In restless anticipation of the MoMA show Quay Brothers: On Deciphering the Pharmacist’s Prescription for Lip-Reading Puppets (opened just last weekend on August 12), I have been re-visiting the depths of the Quays’ body of work. The show—billed as “the first presentation of the Quay Brothers’ work in all their fields of creative activity”—promises a comprehensive, considered overview of this inimitable duo’s eclectic œuvre, which encompasses not only films and video but set designs, installations, stage projections, and a variety of works on paper. For anyone unfamiliar with the Quays, the show should provide an invaluable immersion in their extraordinarily rich creative practice. For me, an admitted film obsessive, the attendant series of screenings should be a singular opportunity to indulge a longstanding fascination with the Quays’ cinematic work, including the seminal Street of Crocodiles (1986).
Based loosely on the Polish writer/artist Bruno Schulz’s Cinnamon Shops (1934), Crocodiles is an intoxicating mélange of live action, puppetry, and stop-motion animation. Like so much of the Quay’s work, the film confounds descriptive distinctions between the beautiful and the repulsive, the seductive and the repellant; in fact, the world of Crocodiles is one in which aesthetic definitions are collapsed and diffused, leaving in their wake an intangible yet implacable haze of atmosphere and sensation. What emerges is a realm of sense and substance that speaks directly to, and of, the most visceral dimensions of being and consciousness.

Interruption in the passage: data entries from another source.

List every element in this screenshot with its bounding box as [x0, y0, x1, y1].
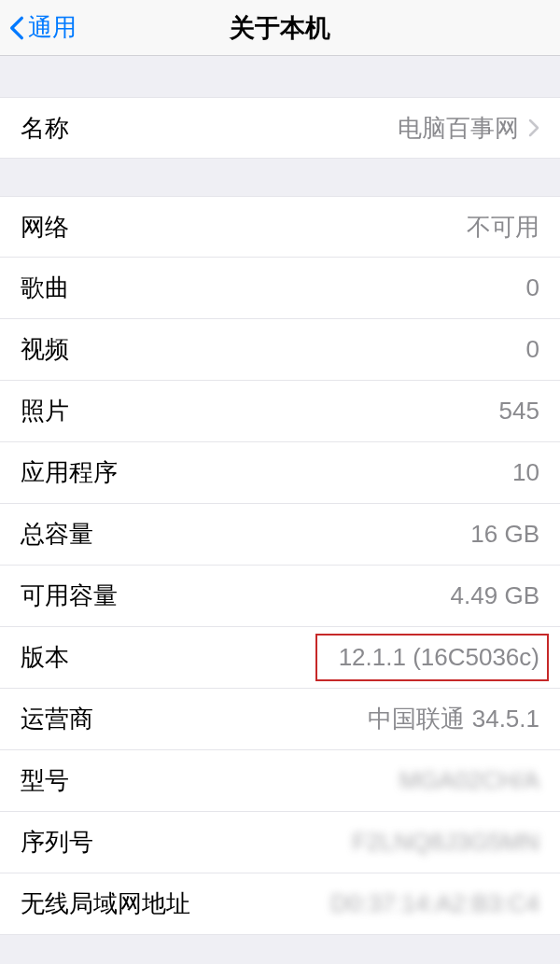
info-value: 10 [512, 458, 539, 487]
info-value: 16 GB [470, 520, 539, 549]
page-title: 关于本机 [230, 11, 330, 45]
info-value: D0:37:14:A2:B3:C4 [330, 889, 539, 918]
info-value: 12.1.1 (16C5036c) [339, 643, 539, 672]
info-label: 版本 [21, 641, 69, 674]
info-label: 型号 [21, 764, 69, 797]
info-label: 可用容量 [21, 580, 118, 612]
info-label: 应用程序 [21, 456, 118, 489]
info-row[interactable]: 视频0 [0, 319, 560, 381]
info-value: MGA02CH/A [399, 766, 539, 795]
info-row[interactable]: 可用容量4.49 GB [0, 566, 560, 627]
nav-header: 通用 关于本机 [0, 0, 560, 56]
info-row[interactable]: 照片545 [0, 381, 560, 442]
info-row[interactable]: 型号MGA02CH/A [0, 750, 560, 812]
info-value: 不可用 [467, 211, 539, 244]
name-label: 名称 [21, 112, 69, 145]
info-label: 无线局域网地址 [21, 887, 190, 920]
info-label: 序列号 [21, 826, 93, 859]
name-value: 电脑百事网 [398, 112, 539, 145]
info-label: 网络 [21, 211, 69, 244]
info-row[interactable]: 序列号F2LNQ8J3G5MN [0, 812, 560, 873]
info-value: 0 [526, 273, 539, 302]
back-label: 通用 [28, 11, 77, 44]
section-spacer [0, 56, 560, 97]
name-cell[interactable]: 名称 电脑百事网 [0, 97, 560, 159]
info-row[interactable]: 运营商中国联通 34.5.1 [0, 689, 560, 750]
info-row[interactable]: 歌曲0 [0, 258, 560, 319]
chevron-left-icon [9, 15, 24, 41]
info-label: 歌曲 [21, 272, 69, 304]
info-row[interactable]: 网络不可用 [0, 196, 560, 258]
back-button[interactable]: 通用 [0, 11, 77, 44]
info-row[interactable]: 版本12.1.1 (16C5036c) [0, 627, 560, 689]
chevron-right-icon [528, 119, 539, 137]
info-value: 545 [499, 397, 539, 426]
info-label: 照片 [21, 395, 69, 427]
info-row[interactable]: 应用程序10 [0, 442, 560, 504]
info-value: F2LNQ8J3G5MN [352, 828, 539, 857]
info-label: 运营商 [21, 703, 93, 735]
info-value: 0 [526, 335, 539, 364]
info-row[interactable]: 总容量16 GB [0, 504, 560, 566]
info-row[interactable]: 无线局域网地址D0:37:14:A2:B3:C4 [0, 873, 560, 935]
info-label: 总容量 [21, 518, 93, 551]
info-value: 4.49 GB [451, 581, 539, 610]
info-label: 视频 [21, 333, 69, 366]
section-spacer [0, 159, 560, 196]
info-value: 中国联通 34.5.1 [368, 703, 539, 735]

Crocodiles flickers to life with the image of a pallid man crossing an abandoned theatre and, by means of his own saliva, awakening the inner workings of a kinetoscope. Cutting to the interior of this mechanical world-within-a-world, the Quays’ camera ushers us into an otherworldly sphere that is both overtly constructed and vividly organic. Quietly yet relentlessly, this world envelops us in its hallucinatory reality, one that defines itself through a dark yet heady play of texture, shape, shadow, and light.
As the Quays’ camera glides abruptly, sharply, throughout the space, we discover a world in which the animate and the inanimate, the real and the unreal, are increasingly indistinguishable: witness a grim yet lively dance of metal screws, or a brutal prying-open of a pocket watch, whose innards appear as bloody entrails. Throughout the film, the mechanical is imbued with a living force, and artifice becomes the vehicle for decidedly human impulses, fears, and sensations. Thus a puppet-boy, facilitating the proceedings with a flashlight, displays a masklike face that is somehow eerily alive; and the film’s central figure, a spindly, gaunt, puppet-man, displays pocked and rotted “flesh” and an anxious mien, both of which suggest not only physical decay but a sense of existential horror.

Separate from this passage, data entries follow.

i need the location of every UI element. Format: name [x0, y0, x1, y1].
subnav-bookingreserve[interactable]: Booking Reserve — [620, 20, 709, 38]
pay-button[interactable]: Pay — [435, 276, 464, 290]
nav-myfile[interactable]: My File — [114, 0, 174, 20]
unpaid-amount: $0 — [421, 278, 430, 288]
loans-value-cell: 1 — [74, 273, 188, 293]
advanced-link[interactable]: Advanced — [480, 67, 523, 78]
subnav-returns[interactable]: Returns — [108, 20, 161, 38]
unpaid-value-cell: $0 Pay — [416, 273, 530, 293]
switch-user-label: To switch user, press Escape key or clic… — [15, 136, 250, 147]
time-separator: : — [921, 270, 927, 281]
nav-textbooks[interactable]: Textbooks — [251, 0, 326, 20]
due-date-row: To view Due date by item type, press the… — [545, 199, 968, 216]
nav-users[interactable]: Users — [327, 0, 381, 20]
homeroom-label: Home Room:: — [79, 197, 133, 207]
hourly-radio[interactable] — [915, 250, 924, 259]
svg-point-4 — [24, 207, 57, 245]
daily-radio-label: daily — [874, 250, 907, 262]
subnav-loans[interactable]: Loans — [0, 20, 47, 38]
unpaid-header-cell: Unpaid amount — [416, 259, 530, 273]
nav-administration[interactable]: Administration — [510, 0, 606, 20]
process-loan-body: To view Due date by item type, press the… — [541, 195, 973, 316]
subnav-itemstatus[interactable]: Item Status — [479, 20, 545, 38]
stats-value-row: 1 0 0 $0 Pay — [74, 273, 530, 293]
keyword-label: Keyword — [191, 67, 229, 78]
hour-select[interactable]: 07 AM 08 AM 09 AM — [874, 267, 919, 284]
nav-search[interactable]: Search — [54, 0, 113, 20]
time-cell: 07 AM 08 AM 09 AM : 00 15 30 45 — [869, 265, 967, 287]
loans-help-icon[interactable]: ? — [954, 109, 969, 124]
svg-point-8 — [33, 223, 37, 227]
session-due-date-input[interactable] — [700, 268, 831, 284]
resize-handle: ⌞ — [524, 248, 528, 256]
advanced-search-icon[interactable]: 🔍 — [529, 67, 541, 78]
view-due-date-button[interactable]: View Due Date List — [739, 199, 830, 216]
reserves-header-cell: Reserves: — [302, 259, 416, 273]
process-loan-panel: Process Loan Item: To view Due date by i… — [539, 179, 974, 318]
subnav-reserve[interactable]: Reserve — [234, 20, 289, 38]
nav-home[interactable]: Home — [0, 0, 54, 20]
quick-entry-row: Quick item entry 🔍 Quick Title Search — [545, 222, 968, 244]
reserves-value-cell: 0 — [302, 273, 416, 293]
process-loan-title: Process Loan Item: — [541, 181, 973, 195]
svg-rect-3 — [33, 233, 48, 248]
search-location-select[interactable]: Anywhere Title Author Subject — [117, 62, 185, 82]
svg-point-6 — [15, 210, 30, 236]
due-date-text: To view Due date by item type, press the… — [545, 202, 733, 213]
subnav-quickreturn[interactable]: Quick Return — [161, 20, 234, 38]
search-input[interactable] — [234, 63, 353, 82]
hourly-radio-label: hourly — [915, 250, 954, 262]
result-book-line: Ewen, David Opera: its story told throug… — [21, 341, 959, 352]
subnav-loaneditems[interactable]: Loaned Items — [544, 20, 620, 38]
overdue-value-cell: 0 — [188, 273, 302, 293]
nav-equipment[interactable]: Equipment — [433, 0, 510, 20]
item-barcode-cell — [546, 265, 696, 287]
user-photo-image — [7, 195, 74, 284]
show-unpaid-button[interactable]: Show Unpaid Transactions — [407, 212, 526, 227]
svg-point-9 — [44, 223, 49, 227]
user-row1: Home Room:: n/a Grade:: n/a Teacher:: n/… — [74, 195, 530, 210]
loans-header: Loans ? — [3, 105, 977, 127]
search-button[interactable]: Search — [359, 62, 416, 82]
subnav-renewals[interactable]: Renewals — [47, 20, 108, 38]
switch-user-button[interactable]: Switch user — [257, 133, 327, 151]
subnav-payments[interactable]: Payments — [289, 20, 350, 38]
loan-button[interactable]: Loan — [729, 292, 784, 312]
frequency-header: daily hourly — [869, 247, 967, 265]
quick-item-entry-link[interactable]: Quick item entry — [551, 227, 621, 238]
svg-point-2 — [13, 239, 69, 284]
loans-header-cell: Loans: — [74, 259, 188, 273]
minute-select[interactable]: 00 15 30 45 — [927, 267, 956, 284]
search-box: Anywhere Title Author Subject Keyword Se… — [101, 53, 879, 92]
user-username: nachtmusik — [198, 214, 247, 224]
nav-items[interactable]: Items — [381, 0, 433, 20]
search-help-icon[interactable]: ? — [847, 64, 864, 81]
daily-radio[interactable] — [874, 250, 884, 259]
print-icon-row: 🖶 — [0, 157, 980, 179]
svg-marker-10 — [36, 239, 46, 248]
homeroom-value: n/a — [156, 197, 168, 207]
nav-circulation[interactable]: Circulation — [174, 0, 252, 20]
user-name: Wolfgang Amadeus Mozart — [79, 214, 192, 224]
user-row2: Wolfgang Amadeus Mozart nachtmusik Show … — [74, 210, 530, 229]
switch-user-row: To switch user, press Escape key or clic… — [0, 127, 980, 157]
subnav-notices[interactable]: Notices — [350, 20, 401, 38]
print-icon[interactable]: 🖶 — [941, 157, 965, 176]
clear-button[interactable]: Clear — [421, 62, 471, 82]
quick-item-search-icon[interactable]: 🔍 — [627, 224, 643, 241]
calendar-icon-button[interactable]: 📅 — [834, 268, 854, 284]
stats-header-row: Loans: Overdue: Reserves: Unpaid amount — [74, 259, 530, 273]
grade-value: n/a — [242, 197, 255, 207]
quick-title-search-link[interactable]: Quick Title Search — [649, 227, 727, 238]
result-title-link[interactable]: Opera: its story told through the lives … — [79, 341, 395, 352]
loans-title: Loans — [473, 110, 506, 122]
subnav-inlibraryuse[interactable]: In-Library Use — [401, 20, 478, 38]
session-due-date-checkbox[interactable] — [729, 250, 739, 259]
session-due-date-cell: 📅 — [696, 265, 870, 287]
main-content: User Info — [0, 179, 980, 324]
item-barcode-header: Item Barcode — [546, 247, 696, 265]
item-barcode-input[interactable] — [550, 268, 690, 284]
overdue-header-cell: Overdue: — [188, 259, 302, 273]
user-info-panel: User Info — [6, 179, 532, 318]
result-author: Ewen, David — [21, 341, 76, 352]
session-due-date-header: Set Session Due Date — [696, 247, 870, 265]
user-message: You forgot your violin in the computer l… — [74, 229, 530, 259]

As Bruno Shulz once wrote, “The essence of reality is meaning. What has no meaning is not real for us.”[i] Through its intermingling images of life, death, vitality, and decay, Crocodiles seems to externalize the deepest, darkest realms of the subconscious; it envisions a world of beauty and terror, one that arises from and evokes human psychic reality. The Quays have described Shulz as “the secret catalyst”[ii] of their work. Much like Shulz, whose writing conjures a vivid realm of the senses, Crocodiles gives us a world that disorients, discombobulates, and utterly mesmerizes. We cannot help but willingly surrender.
[ii] “Through a Glass Darkly: Interview with the Quay Brothers,” Senses of Cinema 2002, Issue 19.